In July 2020, the licensee Radio & Investments Inc. (R&I) — licensee of station KDDK(FM) in Addis, La. —  submitted an instant Petition to Deny over the application renewal status of an FM translator. R&I said that FM translator W234DH, licensed to Crocodile Broadcasting Corp. (and bundled in with the renewal application of Crocodile station KGLA(AM) in Norco, La.), should be flagged by the FCC for several irregularities — including the claim that Crocodile had not yet finalized construction of the FM translator’s facilities when it specified and that the installed antenna was not directional as was authorized under its license.

[Read: Battle Lines Are Drawn in Translator Interference Rules Order]

Subsequent research also suggested that the W234DH translator is operating as much as 40 times over its minima, a source said.

An engineering statement submitted with the petition said that the facility is not operating consistent with its license. According to R&I, a 16.1 dB difference between the authorized output power and the observed output power indicates that W234DH’s signal strength in Baton Rouge is many times more than it should be.

“It is clear that there is a consistent pattern demonstrated by Crocodile to ignore the commission’s rules,” R&I said in its filing.
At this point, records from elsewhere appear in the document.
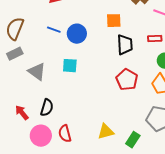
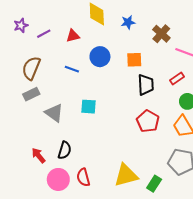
blue circle: (77, 34) -> (100, 57), moved
red rectangle: (155, 39) -> (177, 78), turned -32
yellow triangle: (106, 132) -> (126, 175), size x1.4

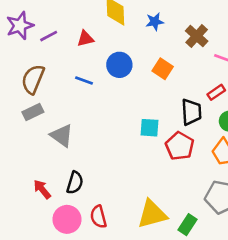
purple star: (21, 25) -> (20, 26), size x1.5
orange square: (134, 60) -> (163, 69), turned 35
black trapezoid: (146, 85) -> (191, 112), moved
cyan square: (88, 107) -> (149, 128), moved

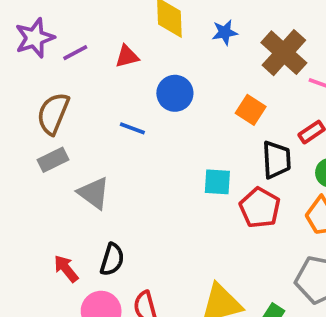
brown cross: (197, 36) -> (284, 53), size x1.4
orange square: (163, 69) -> (251, 110), moved
blue line: (84, 81) -> (132, 128), moved

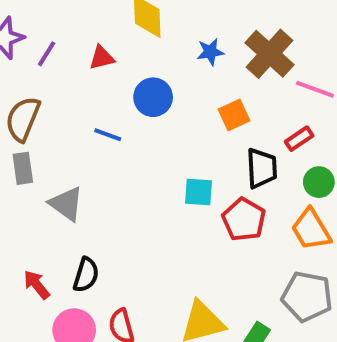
blue star: (225, 32) -> (210, 52), moved
purple line: (75, 53) -> (47, 54), turned -30
orange square: (251, 110) -> (234, 115), turned 32
gray rectangle: (53, 160) -> (23, 168), turned -72

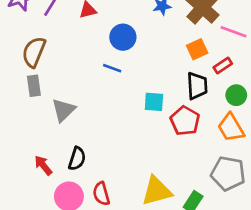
orange square: (234, 115) -> (197, 49), moved
blue line: (108, 135) -> (112, 68), moved
gray triangle: (66, 204) -> (64, 110), turned 40

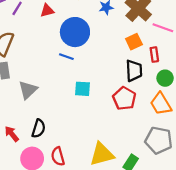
blue circle: (123, 37) -> (75, 32), size x1.4
red rectangle: (223, 65) -> (154, 55), turned -64
cyan square: (154, 102) -> (82, 89), moved

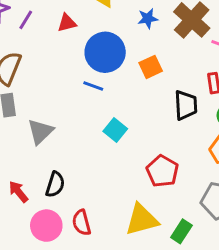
orange square: (134, 42) -> (151, 67), moved
cyan square: (82, 89) -> (115, 130), turned 35
red pentagon: (124, 98) -> (162, 171), moved

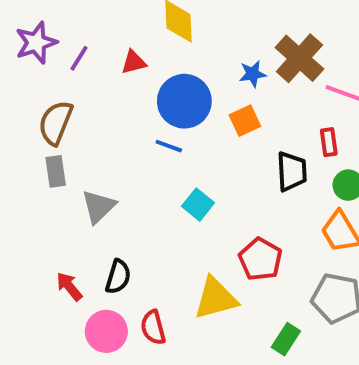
blue star: (148, 18) -> (253, 74), moved
yellow triangle: (142, 220) -> (216, 298), moved

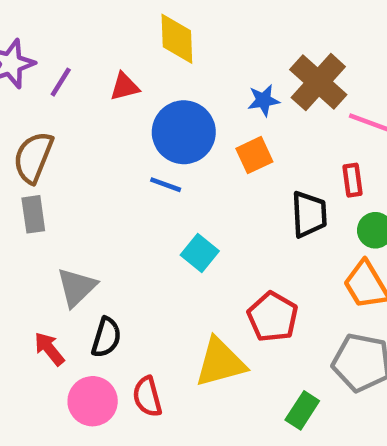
gray triangle: (99, 207) -> (77, 287), moved

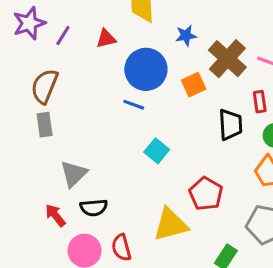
brown cross: (318, 82) -> (227, 59), moved
blue star: (264, 100) -> (186, 36), moved
black semicircle: (106, 337) -> (94, 208), turned 68

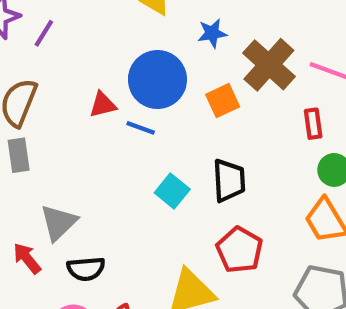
red triangle: (106, 39) -> (103, 105), moved
black trapezoid: (230, 125) -> (229, 180), moved
red arrow: (55, 215) -> (27, 258), moved

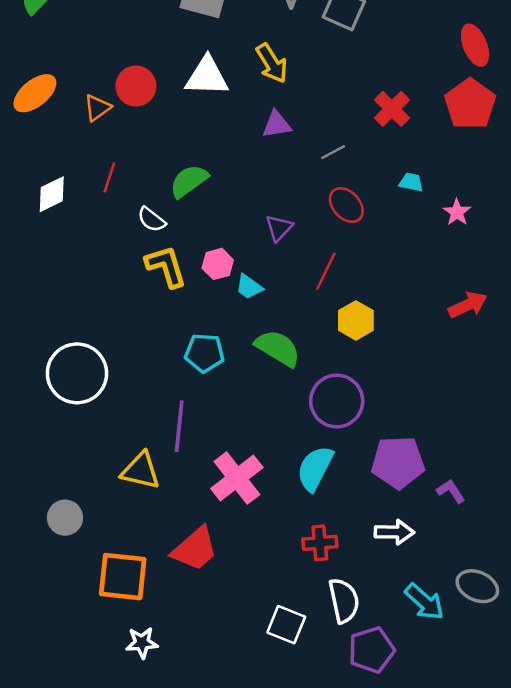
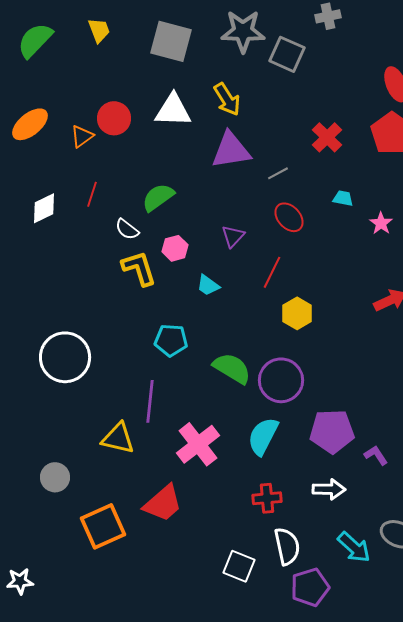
purple triangle: (277, 124) -> (231, 150), size x1.6
pink hexagon: (218, 264) -> (175, 248), moved
green semicircle: (278, 348) -> (232, 368), moved
orange square: (123, 577) -> (103, 526), turned -30
white star: (142, 643) -> (20, 581), moved

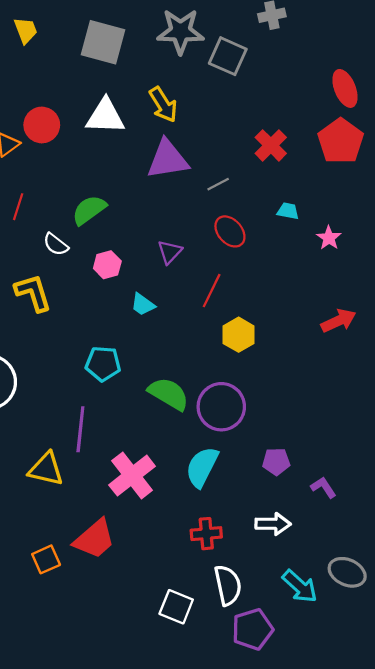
yellow L-shape: (139, 268) -> (33, 293), moved
purple pentagon: (332, 431) -> (276, 462), size x0.6
orange square: (103, 526) -> (46, 559), moved, size x0.6

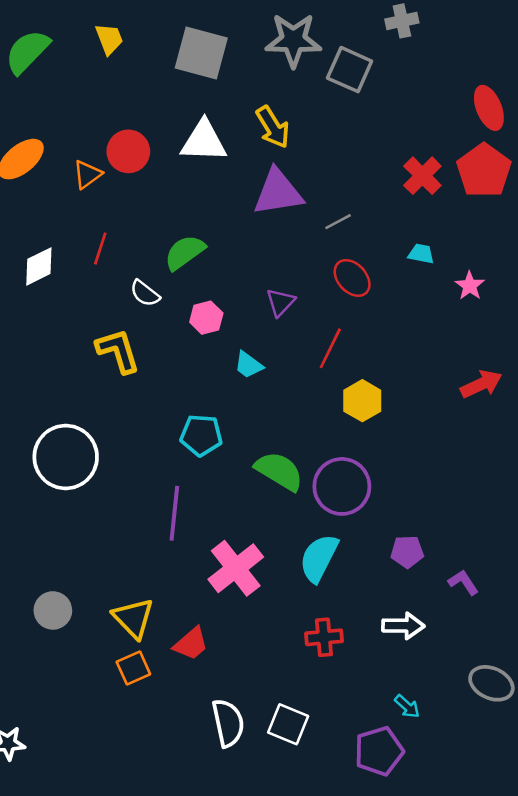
red cross: (271, 145) -> (422, 176), moved
yellow triangle: (46, 469) -> (133, 618), moved, turned 33
red trapezoid: (94, 539) -> (191, 644), size x0.7
white semicircle: (228, 585) -> (228, 723), moved
cyan arrow: (300, 586) -> (407, 706), moved, size x0.6

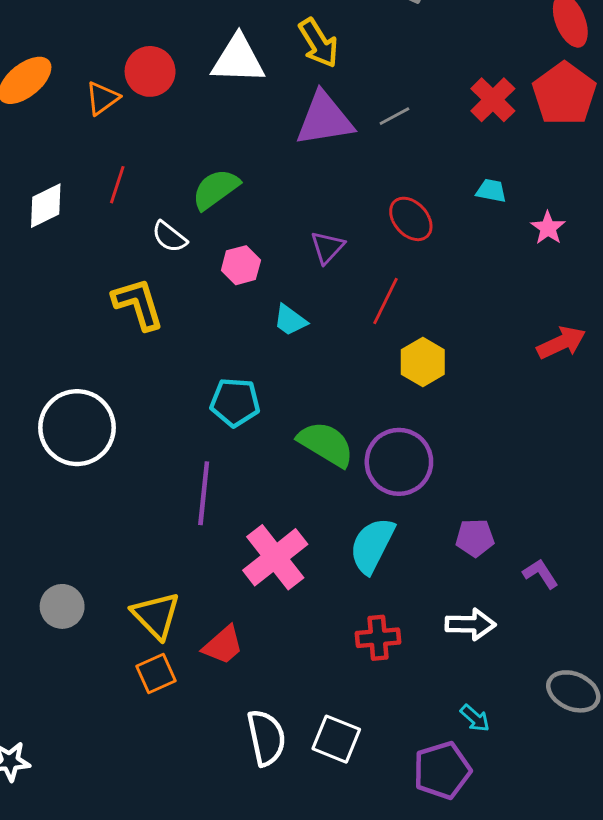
gray line: (338, 222) -> (394, 116), moved

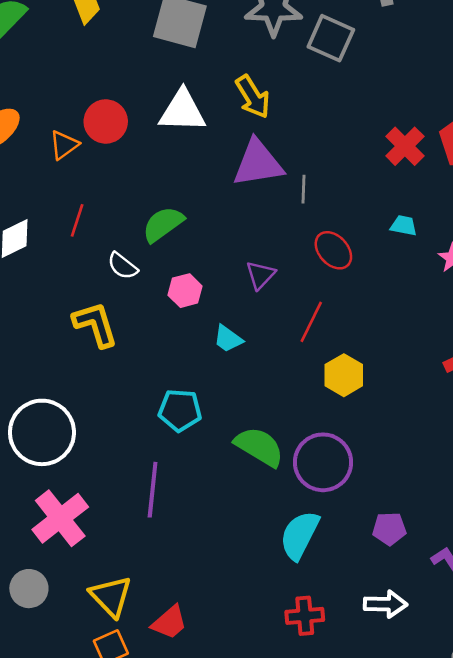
gray line: (394, 116) -> (303, 189), moved, turned -60
pink cross: (275, 557) -> (60, 518), moved

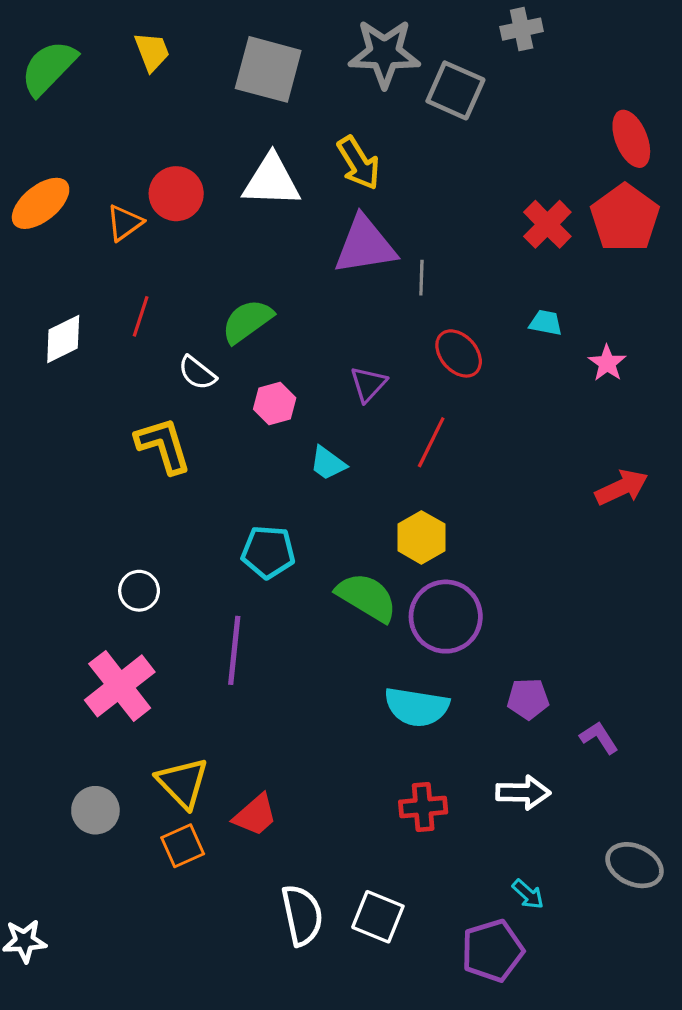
yellow hexagon: (344, 375) -> (421, 537), moved
white circle: (42, 432) -> (139, 591), moved, size x0.5
cyan semicircle: (300, 535) -> (417, 707), turned -108
gray circle: (29, 589) -> (95, 810), moved

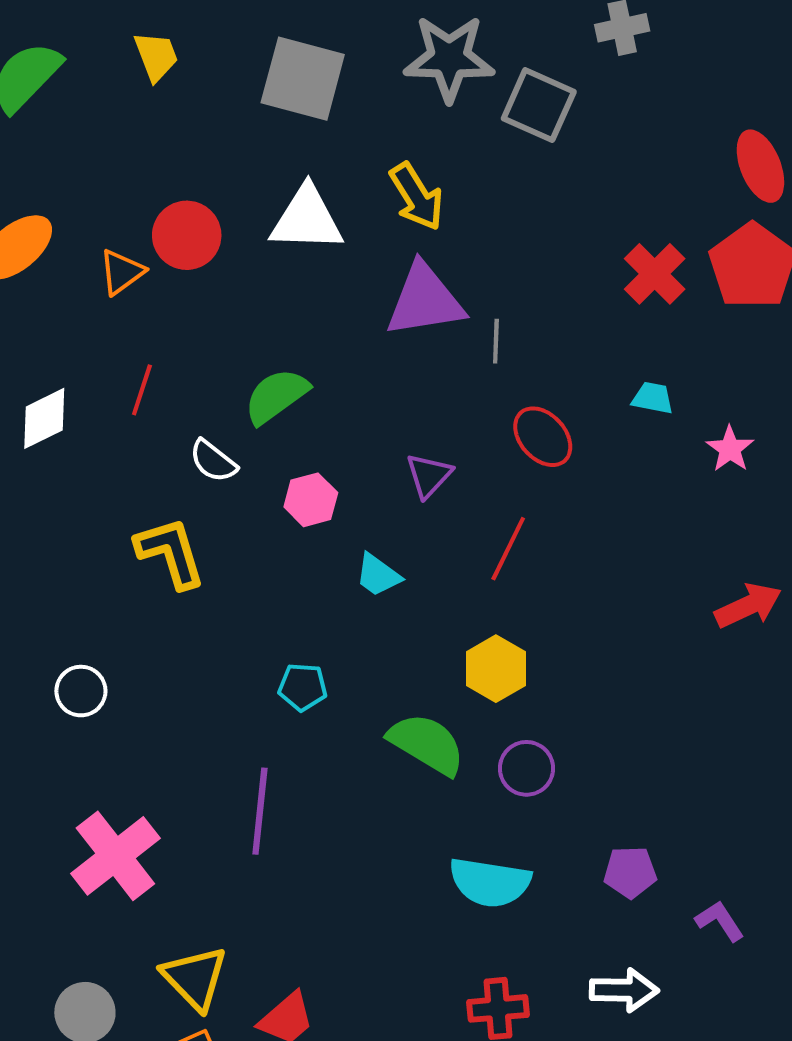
cyan pentagon: (268, 552) -> (303, 687), size x0.7
white circle: (139, 591) -> (81, 691), moved
purple circle: (446, 617) -> (526, 768), size x0.6

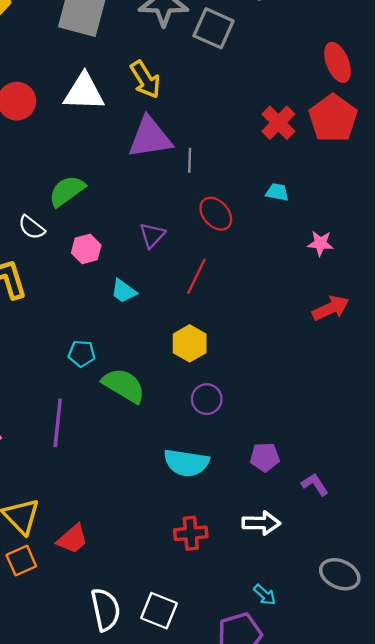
pink star: (730, 449) -> (320, 243), moved, turned -30
green semicircle: (427, 744) -> (124, 385), moved

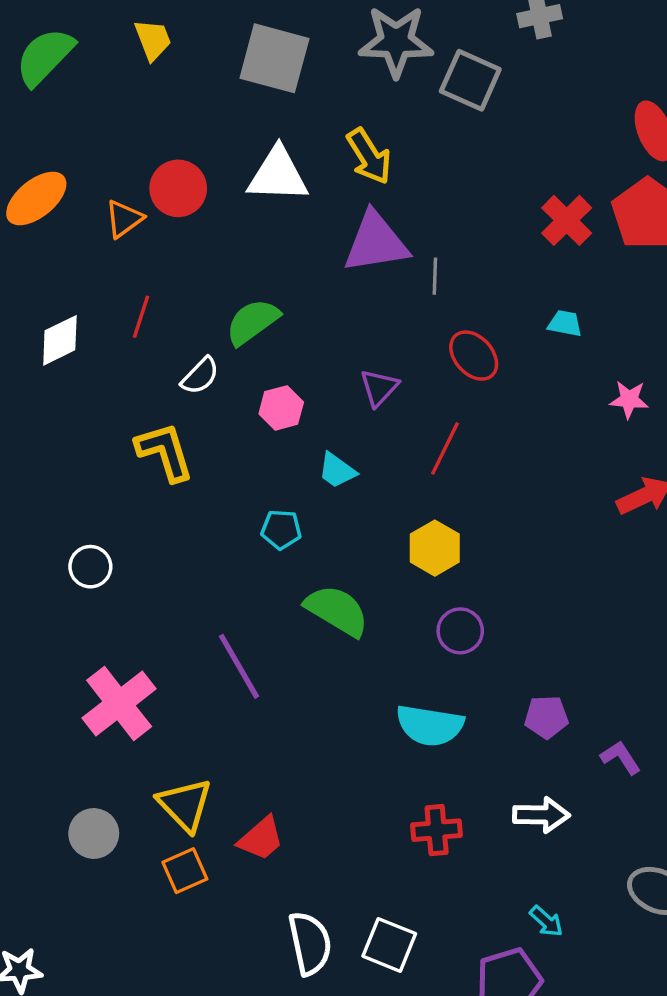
white semicircle: (32, 227) -> (200, 376), turned -84
cyan pentagon: (82, 354) -> (281, 530), moved
purple line: (58, 423) -> (239, 666), turned -36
In its filing, R&I pointed to the commission’s reliance on character as a key element of licensing. “In light of the licensee’s execution of the renewal application, which did not reveal that the constructed facility was once again at variable with its license, Crocodile would be hard pressed to make the argument that it did not have intent,” R&I said.

Crocodile responded by rejecting the bulk of R&I’s petition, saying that R&I’s petition was defective and without merit for several reasons. Crocodile said that the filing was untimely because it had been filed more than two months after the filing deadline. The licensee also said that R&I’s claims that W234DH is operating at power in excess than authorized is false. R&I is relying on faulty field strength measurements, Crocodile said in its filing.

Crocodile also defended its character by saying that R&I failed to provide any factual evidence that Crocodile was attempting to deceive the commission.

An attorney representing Crocodile told Radio World that they did not wish to comment on the proceedings beyond what has been filed with the commission.

In May 2019, the FCC released new guidelines for resolving FM translator interference complaint issues such as these, though some stakeholders have expressed concern about the ways in which the commission determines interference.